If you take a step back, it would be "rather difficult" to reliably handle your "copy a million files more efficiently" process. The main issue is that the filesystem code (the bit that's doing all these complicated updates to the filesystem data structures) doesn't know what's being copied. Typically you'll invoke a user space program that does the "for each of a million files; copy it" part - and there are a number of different user space programs you might use. Underneath that, the filesystem code just gets a call via a standard API that (in effect) says "here's a chunk of data, please write it to a file to be called ..." - so all it can do is create each file when it's told to.
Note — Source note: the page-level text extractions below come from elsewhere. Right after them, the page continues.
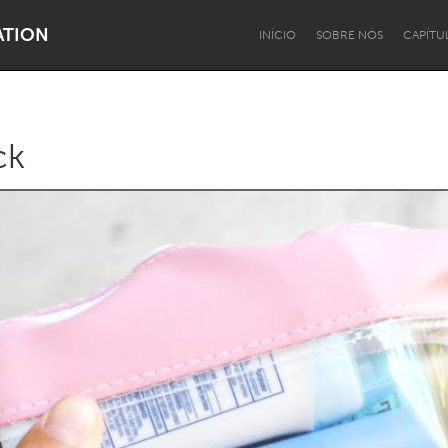
ATION
INÍCIO
SOBRE NÓS
CAPÍTU
ck
Dragon Dreaming
On the Water
Lake Mac
Lower Hunter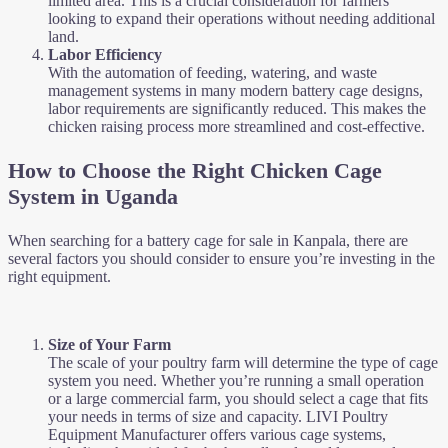
limited area. This is a crucial consideration for farmers
looking to expand their operations without needing additional
land.
Labor Efficiency
With the automation of feeding, watering, and waste
management systems in many modern battery cage designs,
labor requirements are significantly reduced. This makes the
chicken raising process more streamlined and cost-effective.
How to Choose the Right Chicken Cage
System in Uganda
When searching for a battery cage for sale in Kanpala, there are
several factors you should consider to ensure you’re investing in the
right equipment.
Size of Your Farm
The scale of your poultry farm will determine the type of cage
system you need. Whether you’re running a small operation
or a large commercial farm, you should select a cage that fits
your needs in terms of size and capacity. LIVI Poultry
Equipment Manufacturer offers various cage systems,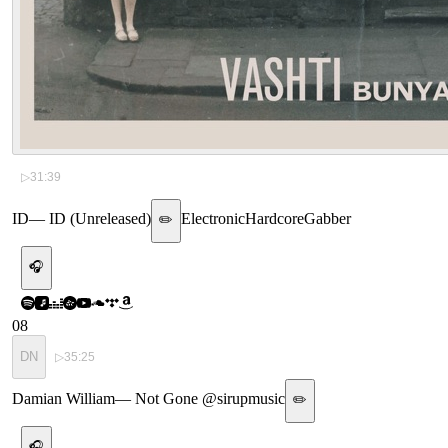
▷
31:39
ID
—
ID (Unreleased)
Electronic
Hardcore
Gabber
✏️
🎧
08
DN
▷
35:25
Damian William
—
Not Gone @sirupmusic
✏️
🎧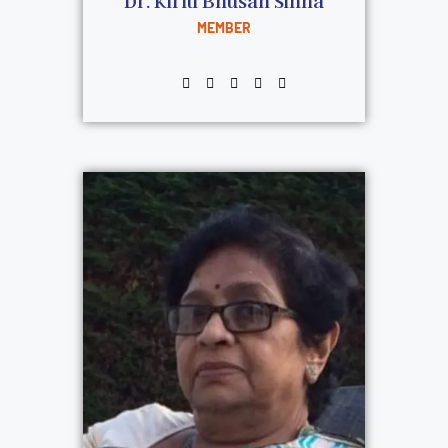
Dr. Kiriti Bhusan Sinha
MEMBER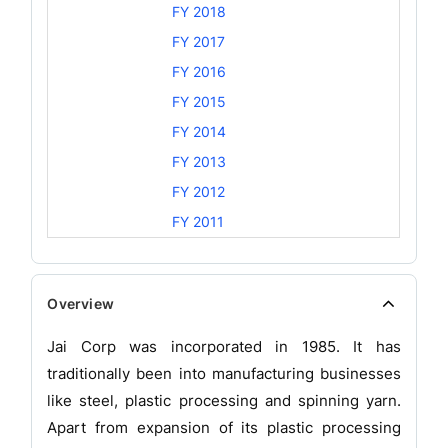
FY 2018
FY 2017
FY 2016
FY 2015
FY 2014
FY 2013
FY 2012
FY 2011
Overview
Jai Corp was incorporated in 1985. It has
traditionally been into manufacturing businesses
like steel, plastic processing and spinning yarn.
Apart from expansion of its plastic processing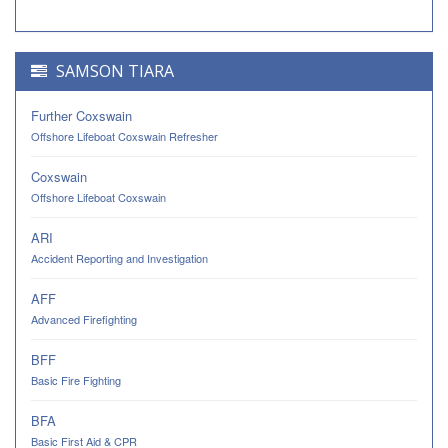
SAMSON TIARA
Further Coxswain
Offshore Lifeboat Coxswain Refresher
Coxswain
Offshore Lifeboat Coxswain
ARI
Accident Reporting and Investigation
AFF
Advanced Firefighting
BFF
Basic Fire Fighting
BFA
Basic First Aid & CPR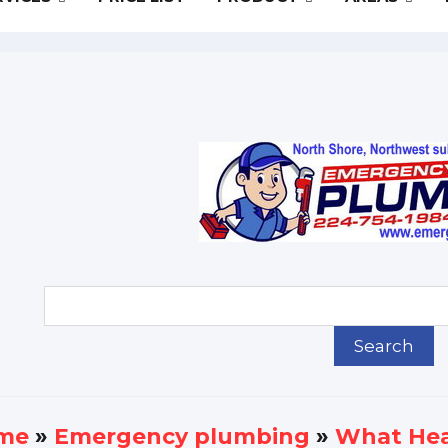
me
»
Еmergency plumbing
»
What Hea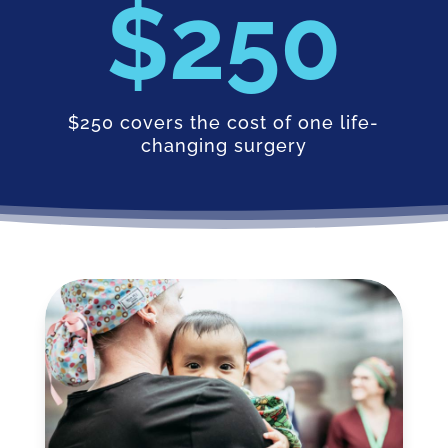
250
$250 covers the cost of one life-
changing surgery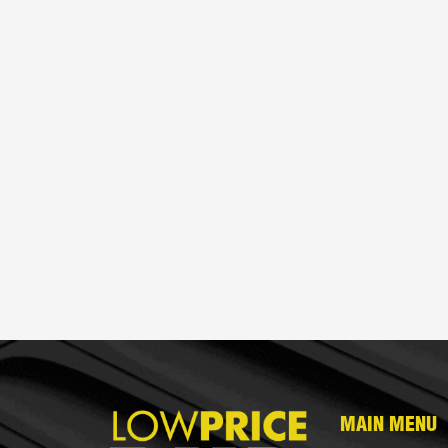
MAIN MENU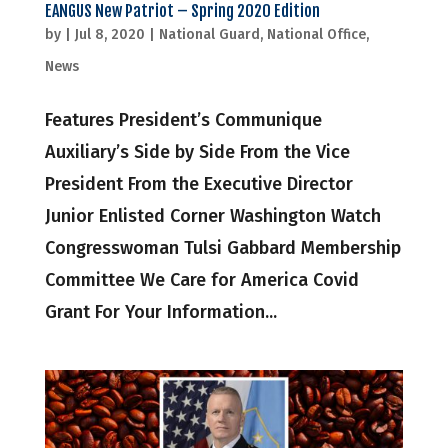
EANGUS New Patriot – Spring 2020 Edition
by
|
Jul 8, 2020
|
National Guard
,
National Office
,
News
Features President’s Communique
Auxiliary’s Side by Side From the Vice
President From the Executive Director
Junior Enlisted Corner Washington Watch
Congresswoman Tulsi Gabbard Membership
Committee We Care for America Covid
Grant For Your Information...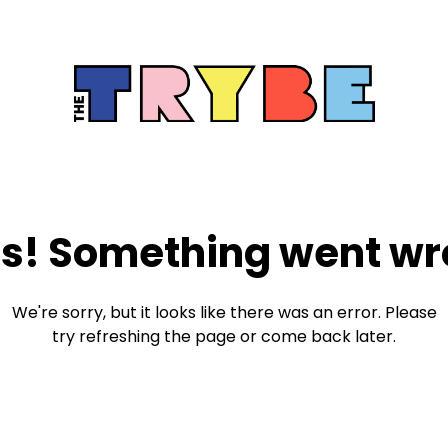
s! Something went wr
We're sorry, but it looks like there was an error. Please
try refreshing the page or come back later.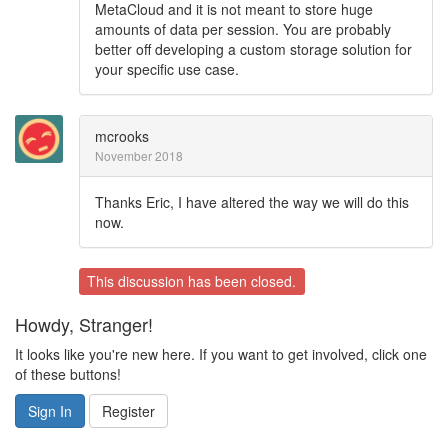
MetaCloud and it is not meant to store huge
amounts of data per session. You are probably
better off developing a custom storage solution for
your specific use case.
mcrooks
November 2018
Thanks Eric, I have altered the way we will do this
now.
This discussion has been closed.
Howdy, Stranger!
It looks like you're new here. If you want to get involved, click one
of these buttons!
Sign In
Register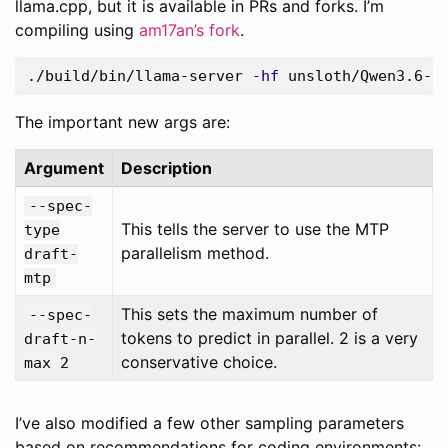
llama.cpp, but it is available in PRs and forks. I’m
compiling using
am17an’s fork
.
./build/bin/llama-server 
-hf
 unsloth/Qwen3.6-2
The important new args are:
Argument
Description
--spec-
This tells the server to use the MTP
type
parallelism method.
draft-
mtp
This sets the maximum number of
--spec-
tokens to predict in parallel. 2 is a very
draft-n-
conservative choice.
max 2
I’ve also modified a few other sampling parameters
based on recommendations for coding environments: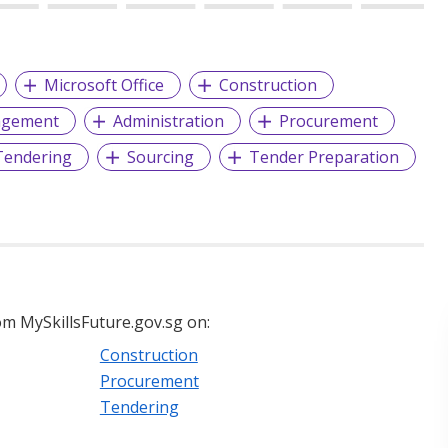
Microsoft Office
Construction
agement
Administration
Procurement
Tendering
Sourcing
Tender Preparation
m MySkillsFuture.gov.sg on:
Construction
Procurement
Tendering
To do the more efficient "allocate space for a million files, copy the data into that space, create all the file metadata for those files" process could be done - but it would be harder to do and hence more error prone.
You could write your copy program so that it will :
• Call the appropriate API to create each file and specify how big it will be
• Copy the data into each file
• Set the metadata on each file
• Close all the files
Sonds simple - but you need to consider system constraints such as limits on open files. So next you end up having to split large lists of files into smaller groups, and so the task gets more and more corener cases to handle.
Caching complicates the process, as does journalling. Once you have caching, then you have the risk that data you have written into the filesystem doesn't get written to the disk (eg, on power failure) - and worse, that some of it might while other parts didn't, and potentially with the data handled out of order.
So for example, it would be possible for the directory entry to be created etc - but without all the data actually having been written into the file. So the user sees a file (after things have been cleaned up after the power failure) - but what's in it isn't what should be in it. This is just a simplistic example.
So journalling deals with this by writing a journal of what's being changed so that after the crash, the journal can be used to either complete a process or roll back those bits that did happen - so either the file was copied, or it wasn't, no "it's there but it's corrupt" options. Again, somewhat over simplistic but you should get the idea.
But journalling adds considerably to the disk I/O needed - there's no free lunch, what you gain in filesystem resilience you lose in performance. Different types of filesystem have different tradeoffs in things like this.